For the past 14 years, artist Andrea Zittel has lived peaceably in Joshua Tree, California—a quiet and beautiful desert town just over two hours from Los Angeles—where she moved to escape the art community and establish a small and personal one of her own. Called High Desert Test Sites, it’s not exactly a collective or a commune. Zittel describes it as “conceptual entity,” an open space where she makes art and occasionally holds events that are as bizarre as they are wonderful. Last year I trekked out to an intentionally hard-to-find secret restaurant to eat ramen under the light of the full moon. But that’s another story.

And that’s all to say it’s often difficult to describe the kind of art she makes. Once she built a floating island and anchored it off the coast of Denmark; for another project she created “Six Month Uniforms” and experimented with wearing only two items for the entire year. With such carefully executed projects, it’s not surprising to hear her credit design for playing a large role in her life and work, and yet before watching the latest episode from PBS’ ART21 documentary series, I never made the connection.

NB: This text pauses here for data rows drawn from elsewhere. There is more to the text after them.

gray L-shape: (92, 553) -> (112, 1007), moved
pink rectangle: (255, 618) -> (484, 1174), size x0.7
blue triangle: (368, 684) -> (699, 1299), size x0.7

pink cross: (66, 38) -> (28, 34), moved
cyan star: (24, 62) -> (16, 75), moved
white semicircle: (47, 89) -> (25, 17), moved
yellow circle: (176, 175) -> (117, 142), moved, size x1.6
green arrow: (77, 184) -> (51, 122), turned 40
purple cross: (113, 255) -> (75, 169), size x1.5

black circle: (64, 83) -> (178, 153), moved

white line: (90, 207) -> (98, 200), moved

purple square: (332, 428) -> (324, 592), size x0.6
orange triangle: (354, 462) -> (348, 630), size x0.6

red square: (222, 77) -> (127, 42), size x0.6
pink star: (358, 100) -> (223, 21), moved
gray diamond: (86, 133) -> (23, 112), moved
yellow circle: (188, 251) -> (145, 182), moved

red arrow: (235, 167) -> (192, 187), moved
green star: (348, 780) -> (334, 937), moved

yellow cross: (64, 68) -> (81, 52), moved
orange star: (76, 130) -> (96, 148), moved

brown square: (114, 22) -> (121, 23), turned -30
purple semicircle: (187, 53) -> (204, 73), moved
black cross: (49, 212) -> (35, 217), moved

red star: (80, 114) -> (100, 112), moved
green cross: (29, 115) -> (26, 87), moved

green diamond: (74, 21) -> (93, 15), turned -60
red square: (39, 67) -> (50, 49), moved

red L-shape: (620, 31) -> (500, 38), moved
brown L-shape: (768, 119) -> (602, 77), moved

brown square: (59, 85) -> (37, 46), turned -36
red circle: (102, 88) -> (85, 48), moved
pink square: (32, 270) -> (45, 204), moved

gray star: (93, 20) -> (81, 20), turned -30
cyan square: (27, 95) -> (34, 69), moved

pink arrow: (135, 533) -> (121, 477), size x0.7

“It’s impossible to talk about art without talking about design,” she says. “If an art historian 100 years from now had to talk about my generation, it’d be almost impossible to talk about it in a significant cultural sense without touching on what was going on in design at the same time.”

For her, it all comes back to the grid. “I think the grid is representative of human aspirations.” This connection is particularly apparent in “Aggregated Stacks,” collections of papier-mâché cardboard boxes that become either sculptural or functional objects depending on the user (watch them being made in the video), as well as in Zittel’s gorgeous geometric weavings, which give a heavy nod to the Bauhaus women. With the weavings, she’s spent the past few years “trying to find the intersection between a subtle, minimal object that’s both fine art and design.”

The grid in general, and her work in particular, is “about perfection,” she says. “I love the tension where this is trying to be perfect, and we try to make them perfect, but they just don’t want to be.”

“Design has power because it touches people in a much more concrete way, but art has more wiggle room and flexibility. And maybe I’m as interested in failure as I am in success.”